The cost baseline is a real or theoretical construct that captures the approved budget distributed over time. It is used to provide a comparison or contrast with the actual costs and their application over time. The cost baseline is used to determine if performance to date is within acceptable parameters.

Application

The baseline is normally maintained with other project information in either project management or spreadsheet software. It is used both for comparison and reporting and is normally a critical element in project status reports, progress reports, and forecasts. The cost baseline serves as affirmation of what the project’s cost structure looked like when the project was originally approved. According to the Project Management Institute, the cost baseline incorporates any approved changes.

The cost baseline is developed by aggregating the costs of the individual work elements and then combining them at time (or work) intervals where meaningful actual cost information will be available.

Content

The cost baseline includes work element-by-work element, time unit-by-time unit detail depicted across the timeline. One of the most common depictions of the cost baseline is the expenditure of funds.

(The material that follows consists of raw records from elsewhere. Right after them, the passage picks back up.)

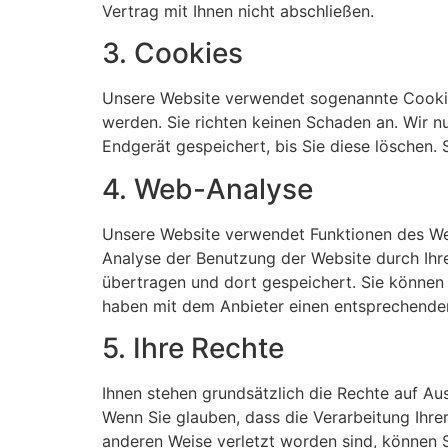
Vertrag mit Ihnen nicht abschließen.
3. Cookies
Unsere Website verwendet sogenannte Cookies
werden. Sie richten keinen Schaden an. Wir n
Endgerät gespeichert, bis Sie diese löschen.
4. Web-Analyse
Unsere Website verwendet Funktionen des We
Analyse der Benutzung der Website durch Ihr
übertragen und dort gespeichert. Sie können 
haben mit dem Anbieter einen entsprechende
5. Ihre Rechte
Ihnen stehen grundsätzlich die Rechte auf Au
Wenn Sie glauben, dass die Verarbeitung Ihre
anderen Weise verletzt worden sind, können S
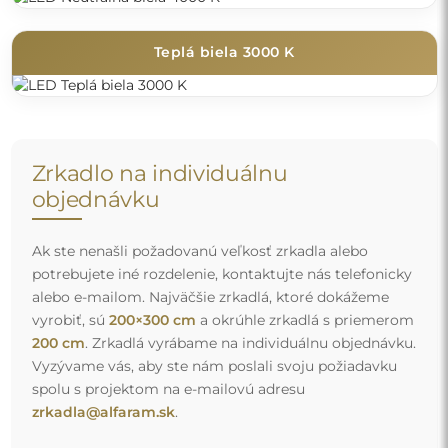
Teplá biela 3000 K
Zrkadlo na individuálnu
objednávku
Ak ste nenašli požadovanú veľkosť zrkadla alebo
potrebujete iné rozdelenie, kontaktujte nás telefonicky
alebo e-mailom. Najväčšie zrkadlá, ktoré dokážeme
vyrobiť, sú
200×300 cm
a okrúhle zrkadlá s priemerom
200 cm
. Zrkadlá vyrábame na individuálnu objednávku.
Vyzývame vás, aby ste nám poslali svoju požiadavku
spolu s projektom na e-mailovú adresu
zrkadla@alfaram.sk
.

The cost baseline can also simply be a work breakdown structure with an additional column for the baseline costs of each work package.

Approach

Because cost information comes in a variety of formats and can be displayed in the context of time or work, the formats for the cost baseline are legion. While the cumulative cost curve is among the most common, spreadsheets comparing work and the investment for that work are also relatively commonplace. For all costs in the cumulative cost curve, however, the funds should be those that the funding organization recognizes as the agreed-on funding allocations for the project.

Considerations

Baselines are not malleable. They do not change with the vagaries of project life. While changes should be reflected with the baseline, the original baseline should remain intact. The only time a baseline should change is when it is rendered meaningless by the sheer volume of changes (either planned or unplanned). Because the baseline serves as the primary metric for evaluating performance as the project progresses, the stability of the baseline is crucial. Because it is such a critical metric, communicating it to the team through open book budgets, regular e-mail communications, or as a component of the project plan is vital to ensuring a consistent understanding of the budget.